The injustice of the congregational establishment in colonial and early republican New England stands revealed in all its infamy as O’Brien chronicles the indignities suffered by dissenters like Backus. The imprisonment of his mother Elizabeth appears often in accounts of his life, but O’Brien relates it and other stories of persecution with an empathy that make the reader feel the oppressiveness of the atmosphere. When making their arguments for religious liberty, one of the disappointing tendencies of some Christian writers and historians is that they fail to note that persecution for religious views in American history generally involved one Christian group persecuting another. Secular inquisitions that target Christians have become stuff of myth and paranoia rather than reality in American history. However, O’Brien faces this ugly truth boldly and as a faithful Christian who recognizes that Christians are not perfect or always on the right side of history.

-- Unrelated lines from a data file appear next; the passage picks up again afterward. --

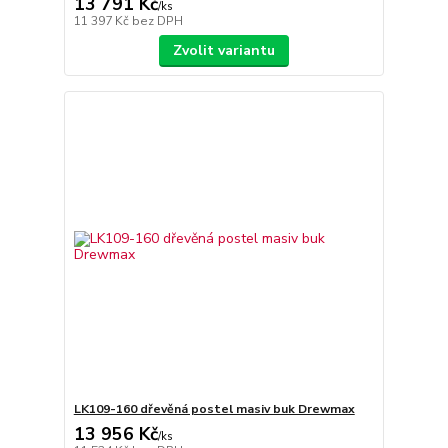
13 791 Kč
/
ks
11 397 Kč
bez DPH
Zvolit variantu
LK109-160 dřevěná postel masiv buk Drewmax
13 956 Kč
/
ks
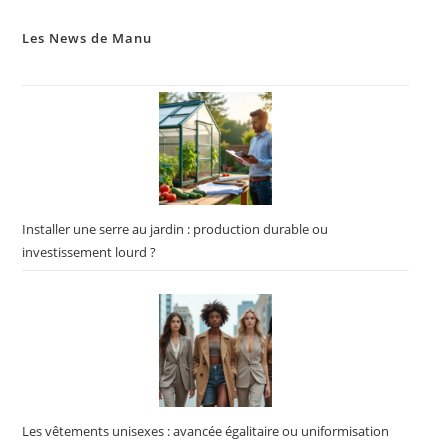
Les News de Manu
Installer une serre au jardin : production durable ou
investissement lourd ?
Les vêtements unisexes : avancée égalitaire ou uniformisation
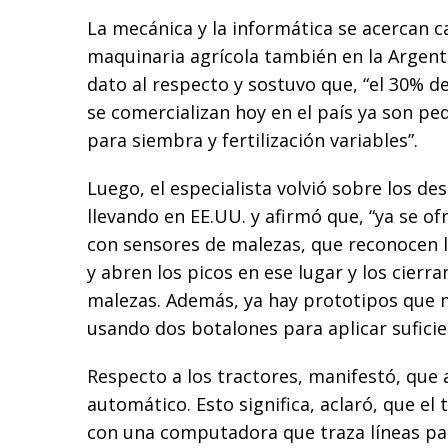
La mecánica y la informática se acercan c
maquinaria agrícola también en la Argen
dato al respecto y sostuvo que, “el 30% 
se comercializan hoy en el país ya son p
para siembra y fertilización variables”.
Luego, el especialista volvió sobre los de
llevando en EE.UU. y afirmó que, “ya se o
con sensores de malezas, que reconocen l
y abren los picos en ese lugar y los cierran
malezas. Además, ya hay prototipos que 
usando dos botalones para aplicar suficie
Respecto a los tractores, manifestó, que 
automático. Esto significa, aclaró, que el 
con una computadora que traza líneas par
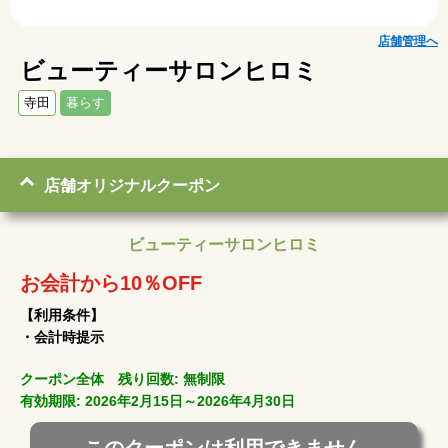
店舗管理へ
ビューティーサロンヒロミ
寺田
暮らす
店舗オリジナルクーポン
ビューティーサロンヒロミ
お会計から10％OFF
【利用条件】
・会計時提示
クーポン全体 残り回数: 無制限
有効期限: 2026年2月15日～2026年4月30日
このクーポンは利用できません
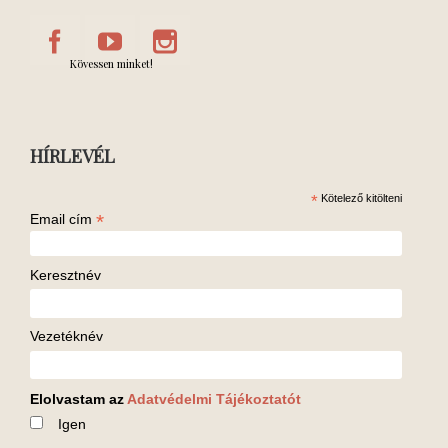
Kövessen minket!
HÍRLEVÉL
*
Kötelező kitölteni
*
Email cím
Keresztnév
Vezetéknév
Elolvastam az
Adatvédelmi Tájékoztatót
Igen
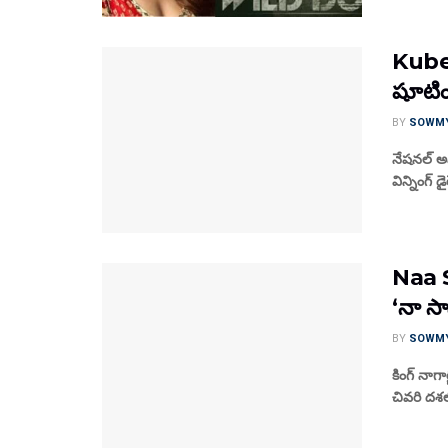
Kubera
షూటింగ
BY
SOWM
నేషనల్ అవా
విన్నింగ్ డ
Naa S
‘నా సా
BY
SOWM
కింగ్ నాగ
చివరి దశలో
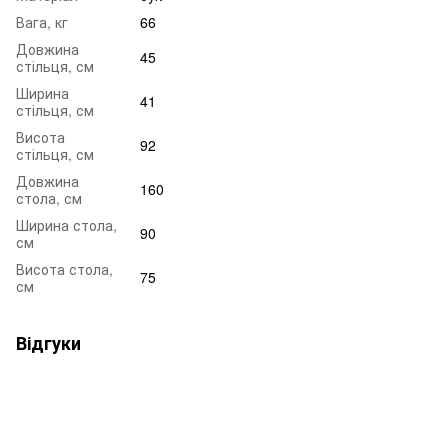
Вага, кг
66
Довжина
45
стільця, см
Ширина
41
стільця, см
Висота
92
стільця, см
Довжина
160
стола, см
Ширина стола,
90
см
Висота стола,
75
см
Відгуки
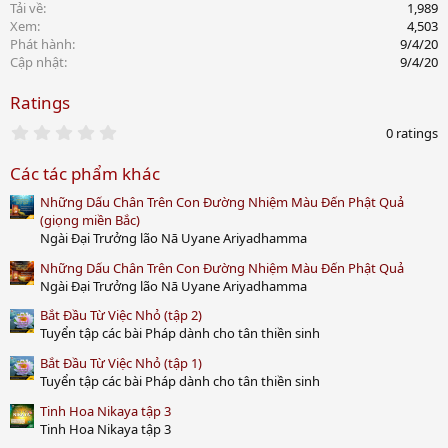
Tải về
1,989
Xem
4,503
Phát hành
9/4/20
Cập nhật
9/4/20
Ratings
0
0 ratings
.
0
Các tác phẩm khác
0
s
Những Dấu Chân Trên Con Đường Nhiệm Màu Đến Phật Quả
t
a
(giọng miền Bắc)
r
Ngài Đại Trưởng lão Nā Uyane Ariyadhamma
(
s
Những Dấu Chân Trên Con Đường Nhiệm Màu Đến Phật Quả
)
Ngài Đại Trưởng lão Nā Uyane Ariyadhamma
Bắt Đầu Từ Việc Nhỏ (tập 2)
Tuyển tập các bài Pháp dành cho tân thiền sinh
Bắt Đầu Từ Việc Nhỏ (tập 1)
Tuyển tập các bài Pháp dành cho tân thiền sinh
Tinh Hoa Nikaya tập 3
Tinh Hoa Nikaya tập 3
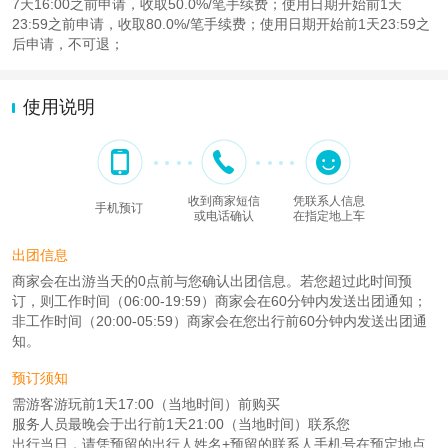
7天16:00之前申请，收取50.0%/笔手续费；使用日期开始前1天
23:59之前申请，收取80.0%/笔手续费；使用日期开始前1天23:59之
后申请，不可退；
使用说明
收到商家短信
凭联系人信息
手机预订
或电话确认
在指定地上车
出团信息
商家会在出游当天的0点前与您确认出团信息。若您超过此时间预
订，则工作时间（06:00-19:59）商家会在60分钟内发送出团通知；
非工作时间（20:00-05:59）商家会在您出行前60分钟内发送出团通
知。
预订须知
需游客游玩前1天17:00（当地时间）前购买
服务人员最晚会于出行前1天21:00（当地时间）联系您
出行当日，请凭预留的出行人姓名+预留的联系人手机号在预定地点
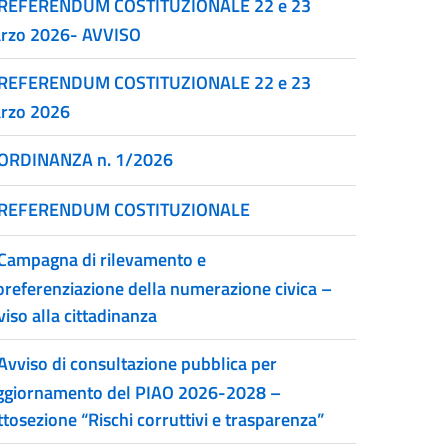
REFERENDUM COSTITUZIONALE 22 e 23
rzo 2026- AVVISO
REFERENDUM COSTITUZIONALE 22 e 23
rzo 2026
ORDINANZA n. 1/2026
REFERENDUM COSTITUZIONALE
Campagna di rilevamento e
oreferenziazione della numerazione civica –
iso alla cittadinanza
Avviso di consultazione pubblica per
aggiornamento del PIAO 2026-2028 –
tosezione “Rischi corruttivi e trasparenza”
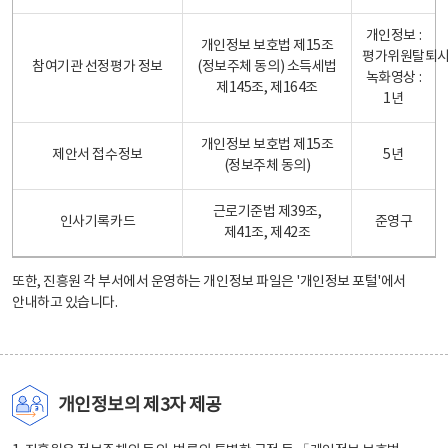
개인정보 :
개인정보 보호법 제15조
평가위원탈퇴
참여기관 선정평가 정보
(정보주체 동의) 소득세법
녹화영상 :
제145조, 제164조
1년
개인정보 보호법 제15조
제안서 접수정보
5년
(정보주체 동의)
근로기준법 제39조,
인사기록카드
준영구
제41조, 제42조
또한, 진흥원 각 부서에서 운영하는 개인정보 파일은
'개인정보 포털'
에서
안내하고 있습니다.
개인정보의 제3자 제공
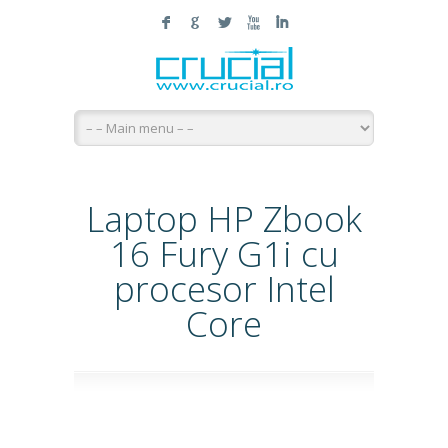
F
G
L
X
I
Laptop HP Zbook
16 Fury G1i cu
procesor Intel
Core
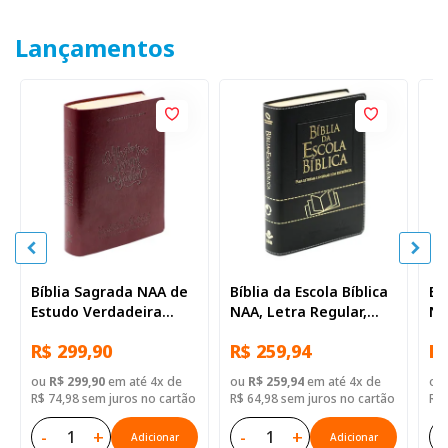
Lançamentos
Bíblia Sagrada NAA de
Bíblia da Escola Bíblica
Bí
Estudo Verdadeira
NAA, Letra Regular,
NA
Identidade, Letra
com mapa, Capa Couro
co
R$ 299,90
R$ 259,94
R$
Regular, com mapa,
Sintético Preta
Si
Capa Couro Sintético
ou
R$ 299,90
em até 4x de
ou
R$ 259,94
em até 4x de
ou
Ilustrada Marrom
R$ 74,98 sem juros no cartão
R$ 64,98 sem juros no cartão
R$ 
-
+
-
+
-
Adicionar
Adicionar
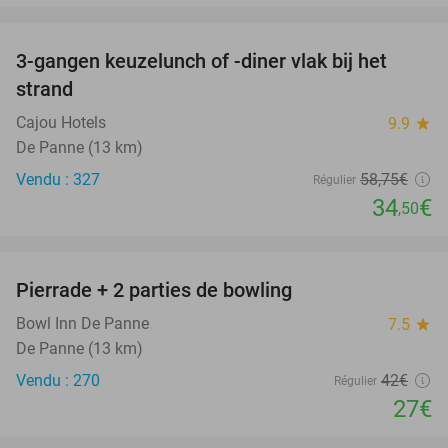
favorite_border
3-gangen keuzelunch of -diner vlak bij het
41%
strand
Cajou Hotels
9.9
star
De Panne (13 km)
Vendu : 327
58
,75
€
Régulier
34
€
,50
favorite_border
Pierrade + 2 parties de bowling
36%
Bowl Inn De Panne
7.5
star
De Panne (13 km)
Vendu : 270
42€
Régulier
27€
favorite_border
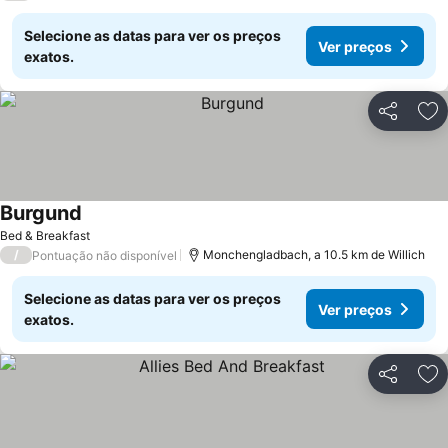
Selecione as datas para ver os preços
Ver preços
exatos.
Partilhar
Ad
Burgund
Bed & Breakfast
/
Monchengladbach, a 10.5 km de Willich
Pontuação não disponível
Selecione as datas para ver os preços
Ver preços
exatos.
Partilhar
Ad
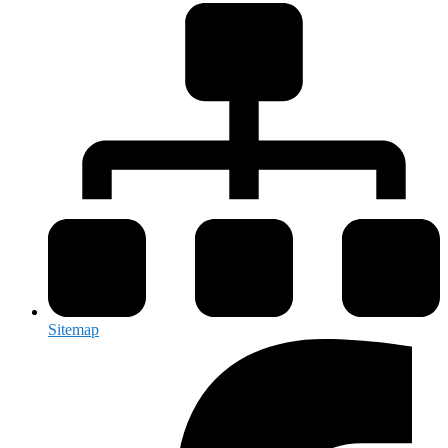
Sitemap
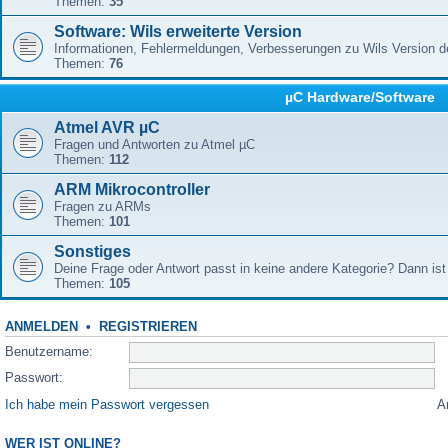
Themen:
35
Software: Wils erweiterte Version
Informationen, Fehlermeldungen, Verbesserungen zu Wils Version 
Themen:
76
µC Hardware/Software
Atmel AVR µC
Fragen und Antworten zu Atmel µC
Themen:
112
ARM Mikrocontroller
Fragen zu ARMs
Themen:
101
Sonstiges
Deine Frage oder Antwort passt in keine andere Kategorie? Dann ist 
Themen:
105
ANMELDEN
•
REGISTRIEREN
Benutzername:
Passwort:
Ich habe mein Passwort vergessen
A
WER IST ONLINE?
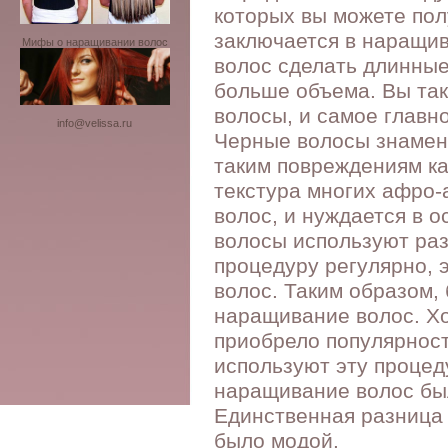
которых вы можете пол
заключается в наращив
Мифы о наращивании волос
волос сделать длинные
больше объема. Вы та
волосы, и самое главн
info@velissa.ru
Черные волосы знамени
таким повреждениям ка
текстура многих афро-
волос, и нуждается в 
волосы используют раз
процедуру регулярно, 
волос. Таким образом,
наращивание волос. Х
приобрело популярност
используют эту процеду
наращивание волос был
Единственная разница с
было модой.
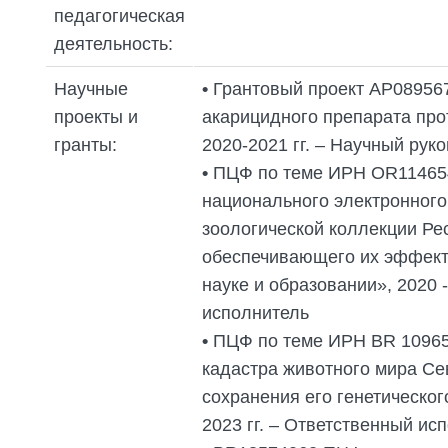
педагогическая
деятельность:
Научные
•
Грантовый проект АР08956
проекты и
акарицидного препарата про
гранты:
2020-2021 гг. – Научный рук
•
ПЦФ по теме ИРН OR114654
национального электронного
зоологической коллекции Ре
обеспечивающего их эффект
науке и образовании», 2020 
исполнитель
•
ПЦФ по теме ИРН ВR 10965
кадастра животного мира Се
сохранения его генетическог
2023 гг. – Ответственный ис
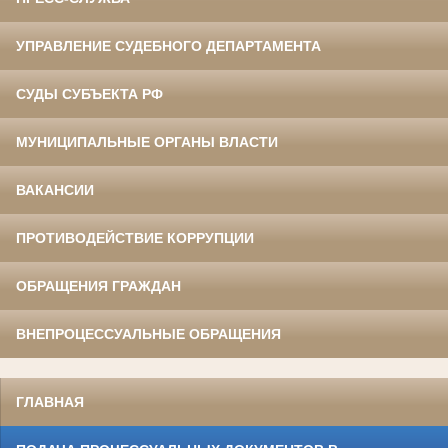
УПРАВЛЕНИЕ СУДЕБНОГО ДЕПАРТАМЕНТА
СУДЫ СУБЪЕКТА РФ
МУНИЦИПАЛЬНЫЕ ОРГАНЫ ВЛАСТИ
ВАКАНСИИ
ПРОТИВОДЕЙСТВИЕ КОРРУПЦИИ
ОБРАЩЕНИЯ ГРАЖДАН
ВНЕПРОЦЕССУАЛЬНЫЕ ОБРАЩЕНИЯ
ГЛАВНАЯ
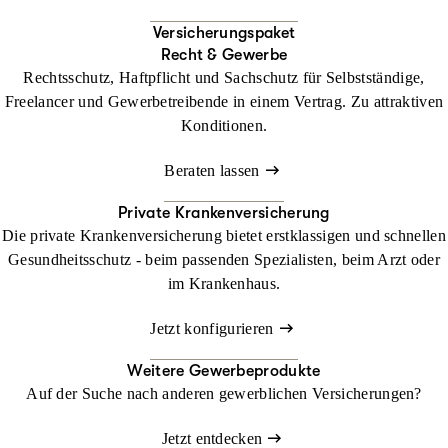
Versicherungspaket
Recht & Gewerbe
Rechtsschutz, Haftpflicht und Sachschutz für Selbstständige,
Freelancer und Gewerbetreibende in einem Vertrag. Zu attraktiven
Konditionen.
Beraten lassen
Private Krankenversicherung
Die private Krankenversicherung bietet erstklassigen und schnellen
Gesundheitsschutz - beim passenden Spezialisten, beim Arzt oder
im Krankenhaus.
Jetzt konfigurieren
Weitere Gewerbeprodukte
Auf der Suche nach anderen gewerblichen Versicherungen?
Jetzt entdecken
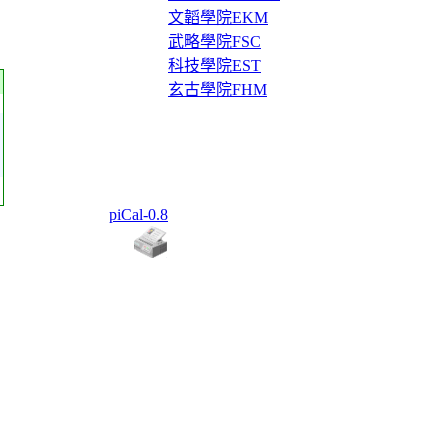
文韜學院EKM
武略學院FSC
科技學院EST
玄古學院FHM
piCal-0.8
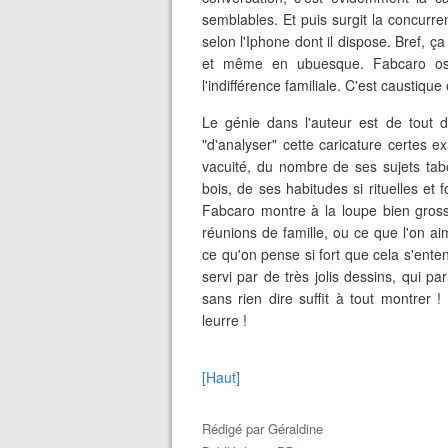
semblables. Et puis surgit la concurre
selon l'Iphone dont il dispose. Bref, ç
et même en ubuesque. Fabcaro ose
l'indifférence familiale. C'est caustique e
Le génie dans l'auteur est de tout di
"d'analyser" cette caricature certes e
vacuité, du nombre de ses sujets tab
bois, de ses habitudes si rituelles et 
Fabcaro montre à la loupe bien gross
réunions de famille, ou ce que l'on aime
ce qu'on pense si fort que cela s'enten
servi par de très jolis dessins, qui p
sans rien dire suffit à tout montrer !
leurre !
[Haut]
Rédigé par
Géraldine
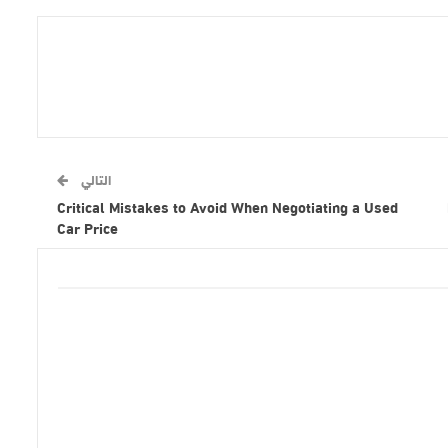
التالي
Critical Mistakes to Avoid When Negotiating a Used
Car Price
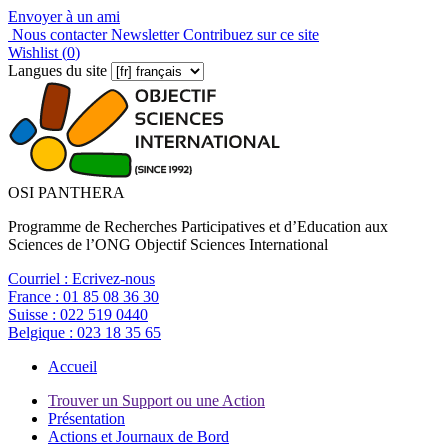
Envoyer à un ami
Nous contacter
Newsletter
Contribuez sur ce site
Wishlist (
0
)
Langues du site
OSI PANTHERA
Programme de Recherches Participatives et d’Education aux
Sciences de l’ONG Objectif Sciences International
Courriel :
Ecrivez-nous
France :
01 85 08 36 30
Suisse :
022 519 0440
Belgique :
023 18 35 65
Accueil
Trouver un Support ou une Action
Présentation
Actions et Journaux de Bord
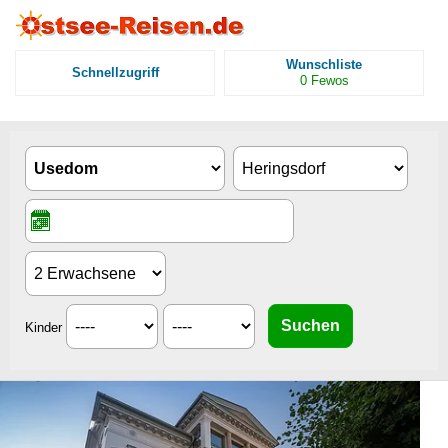
Wunschliste
Schnellzugriff
0
Fewos
Kinder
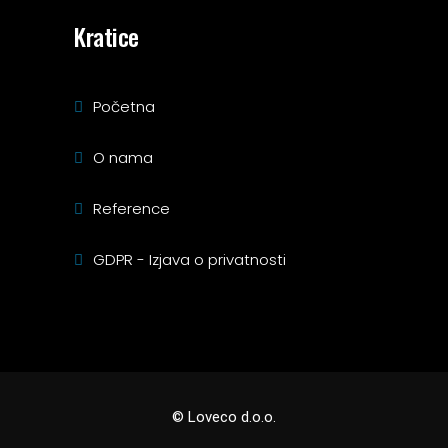
Kratice
Početna
O nama
Reference
GDPR - Izjava o privatnosti
© Loveco d.o.o.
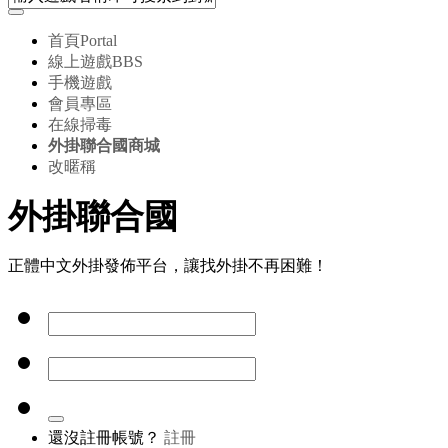
首頁
Portal
線上遊戲
BBS
手機遊戲
會員專區
在線掃毒
外掛聯合國商城
改暱稱
外掛聯合國
正體中文外掛發佈平台，讓找外掛不再困難！
還沒註冊帳號？
註冊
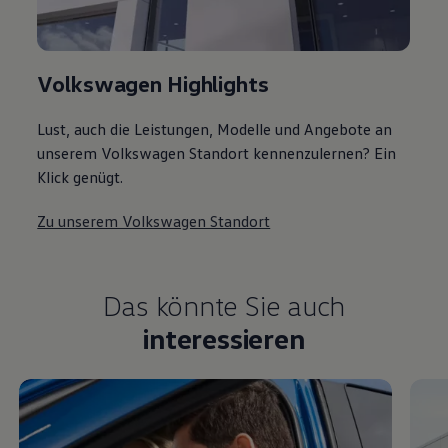
Volkswagen Highlights
Lust, auch die Leistungen, Modelle und Angebote an
unserem Volkswagen Standort kennenzulernen? Ein
Klick genügt.
Zu unserem Volkswagen Standort
Das könnte Sie auch
interessieren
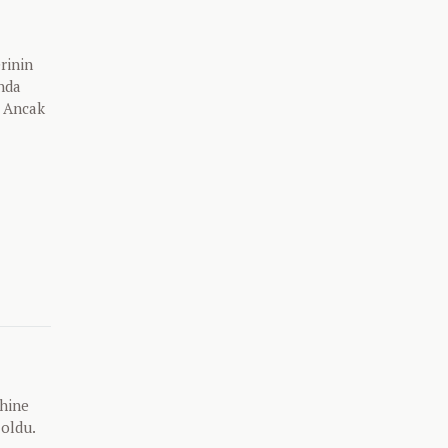
rinin
ında
. Ancak
ihine
 oldu.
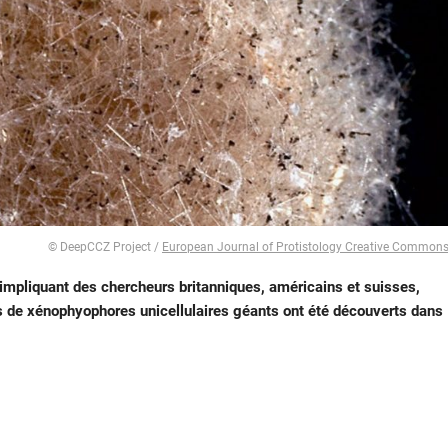
© DeepCCZ Project /
European Journal of Protistology Creative Common
l impliquant des chercheurs britanniques, américains et suisses,
 de xénophyophores unicellulaires géants ont été découverts dans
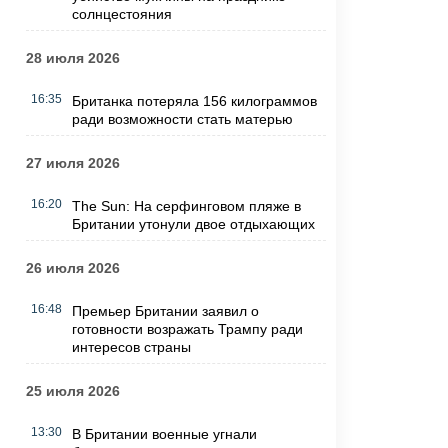
солнцестояния
28 июля 2026
16:35
Британка потеряла 156 килограммов
ради возможности стать матерью
27 июля 2026
16:20
The Sun: На серфинговом пляже в
Британии утонули двое отдыхающих
26 июля 2026
16:48
Премьер Британии заявил о
готовности возражать Трампу ради
интересов страны
25 июля 2026
13:30
В Британии военные угнали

Brandon O’Brien’s Demanding Liberty reintroduces us to a forgotten hero who deserves to be remembered and emulated. Isaac Backus found the courage through his faith and earnest conviction to pursue religious liberty for all Americans. He was willing to work with Deists and anyone else who would help to ensure that all Americans could choose to either worship God or not based on the dictates of their conscience rather than the demands of the majority. In these days of hyper-partisanship, it is important to be reminded that we can only secure freedom for ourselves when we secure it for all. Brandon O’Brien achieves this and more in his excellent popular biography of Isaac Backus. I recommend it for your reading pleasure as we prepare to celebrate our nation’s birth.